When I was around 7 years old (1961 or 62), we used to have 'air aid rills' at school, where we lined up in the hallway, in alphabetical order, with cardboard signs hanging by strings around our necks. We had to squat down and fold over our legs, with the sign protected by our bodies. Some of the kids told me that we were going to be bombed and the signs were so they could identify our bodies. I was really upset until my mother explained that this is America and it is against the law to bomb America.
I used to believe that a war was when men in colonial outfits would tell their enemies to meet them at an area with green grass and a metal fence surrounding the area like in many playgrounds. They would then all meet there. There, the good guys and their enemies would sword fight and the winners of the war were the ones that won the sword fight.

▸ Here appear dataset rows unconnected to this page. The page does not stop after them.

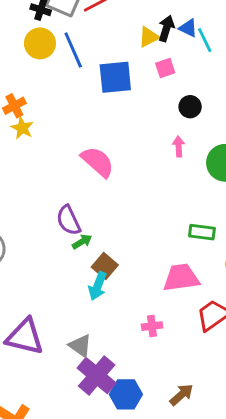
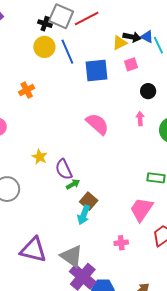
black arrow: (166, 28) -> (132, 37), turned 84
yellow star: (22, 128) -> (40, 157), moved
pink semicircle: (98, 162) -> (97, 124), moved
pink trapezoid: (181, 278) -> (141, 209), turned -48
gray triangle: (80, 346) -> (72, 256), size x1.4

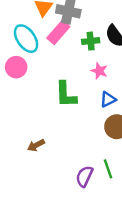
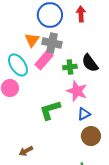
pink star: (99, 71) -> (77, 91), size x1.5
green L-shape: (66, 94) -> (50, 110), turned 75

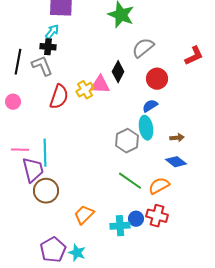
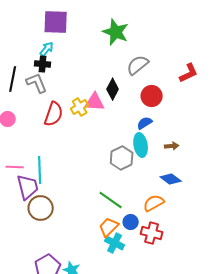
brown arrow: (177, 138) -> (172, 146), moved
green line: (130, 181) -> (111, 200), moved
orange trapezoid: (84, 215) -> (109, 227), moved
blue circle: (136, 219) -> (131, 222), moved
cyan cross: (120, 226) -> (115, 243), turned 30

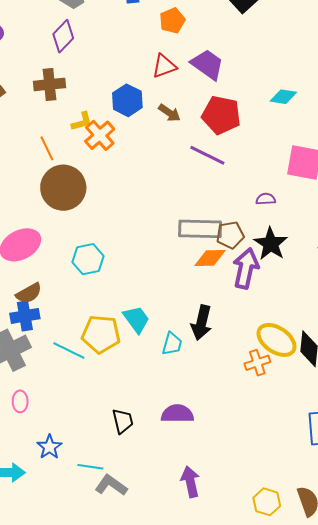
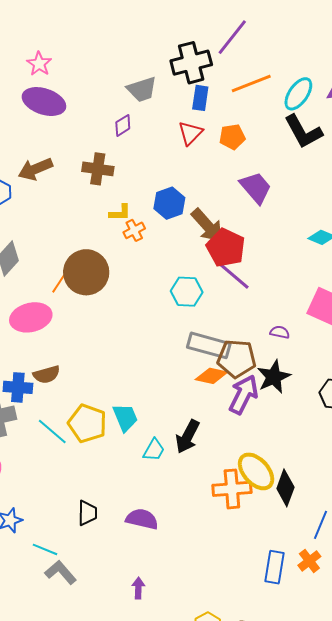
purple diamond: (63, 36) -> (123, 125), size x0.7
red triangle: (164, 66) -> (190, 133), moved, turned -40
brown arrow: (169, 113) -> (207, 225), size x1.6
red pentagon: (221, 115) -> (226, 248), moved
orange cross: (100, 135) -> (134, 230), size x0.7
orange line: (47, 148) -> (60, 281), moved, turned 45
brown pentagon: (230, 235) -> (236, 359), size x1.4
cyan hexagon: (88, 259) -> (187, 292), moved
brown semicircle: (29, 293) -> (47, 375), moved
orange cross: (257, 363) -> (232, 489), size x1.5
purple arrow: (190, 482) -> (138, 588), size x0.7

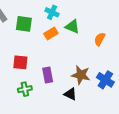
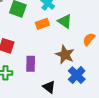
brown star: (81, 75) -> (65, 55), moved
blue cross: (105, 80) -> (77, 75), moved

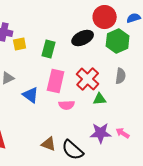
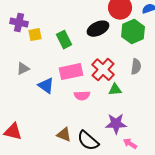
green rectangle: (49, 49) -> (64, 40), turned -42
pink rectangle: (56, 81) -> (71, 72), turned 65
pink arrow: (123, 133) -> (130, 144), moved

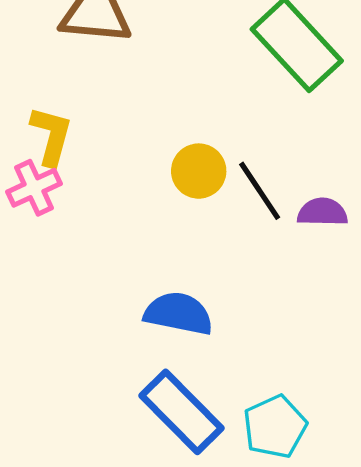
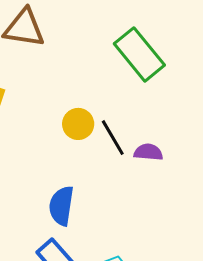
blue semicircle: (178, 313) -> (61, 206), turned -96

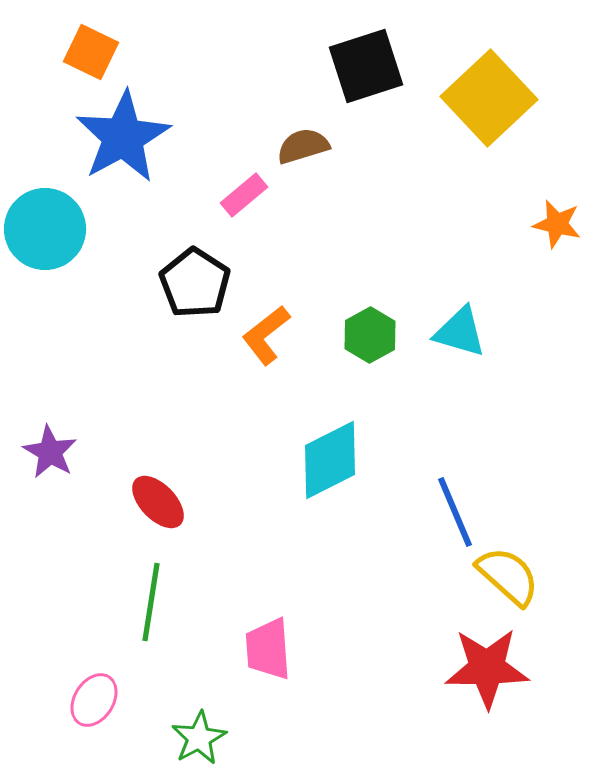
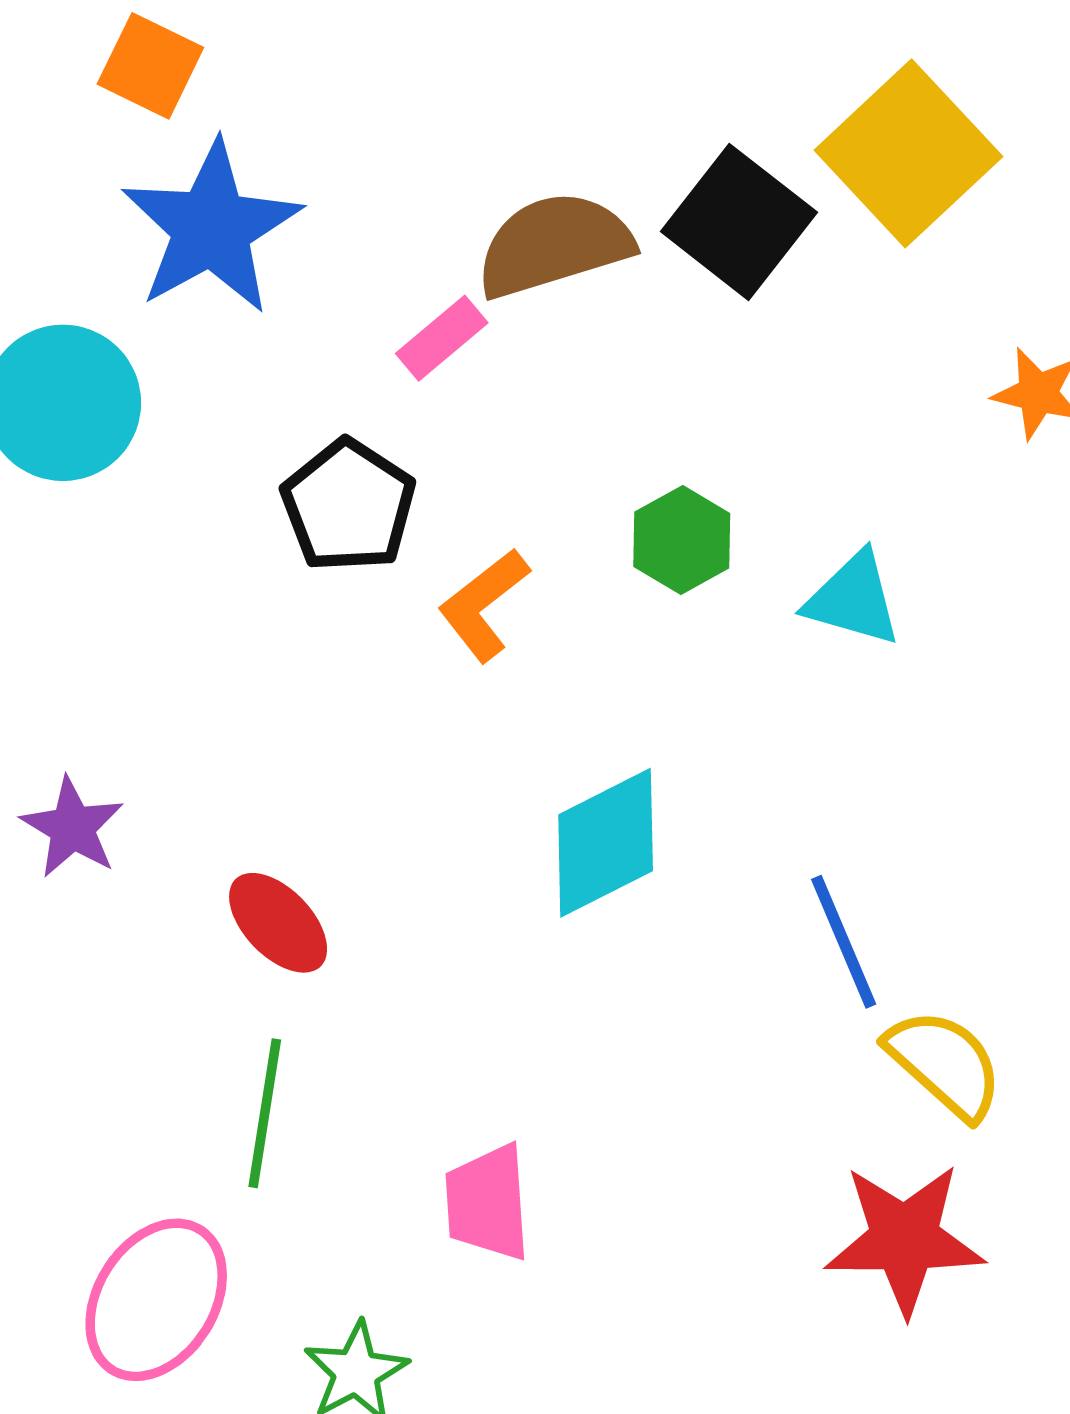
black square: (366, 66) -> (739, 222), moved, turned -34
brown semicircle: (303, 146) -> (554, 245), size x1.6
green hexagon: (370, 335) -> (682, 540), moved
pink ellipse: (94, 700) -> (156, 1300), size x1.6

When I was 7 I was obsessed with all things military. So when my dad told me we were going to Germany for a holiday I became hysterical. I just couldn't grasp that WW2 had ended. I had nightmares for weeks. We ended up going to Cornwall that year.
I believed that Winston Churchill was an American, because only an American could be that great.I was 7 years old at the time.
When I was little and asked my mom what Vietnam was (this was during the war), she gave me the emotional (but unhelpful) answer, "I hope they remove that country from the face of the earth!" So for years I went around with the mental image of a Vietnam-shaped piece cut out of the planet. That's what I thought she meant should be done with it!
When I ws told about Pearl Harbor and the war against Germany and Japan I got the whole idea of the war totally wrong. I remember asking my dad why we went to war with Japan and he told me it was because they hurt us. I said, "Oh yeah cuz their eyes are funny huh?" My dad laughed a little and told me no. He told me about the allience made between Germany and Japan and how they were trying to hurt as many people as they could and I said, "So the German people have funny eyes too?" My dad laughed a little bit this time and still tryed to explain it to me. I dont know how but by the end of the talk I had with him I thought that the Jews were the ones with funny eyes and thats why we went to war...weird huh?
When I was a little boy, my grandma went to Germany. She, of course, brought back some gifts and stuff. I liked them so much that I thought Germany was a cool country and it hasn't beed in any wars because it's so good. :)
I can remember when I was about 5, I thought the Gulf War was being fought in the Gulf of Mexico! I think I could have sworn that was also being fought in China. Hmmm...
We had a cannonball in our back garden (I had a strange upbringing), and my brother told me it was the very one that had destroyed the castle at Scarborough, where we would go on holiday each summer. Later, it transpired this was a lie - it came instead from a museum my mum used to run in Dundee, and dates probably from the nineteenth century.
During the Vietnam war, I had this belief that it could be brought to an end so simply. All the President had to do was stand up on a pedestal in the middle of the front line and just wave his hands and tell them to stop fighting. It would be over just like that.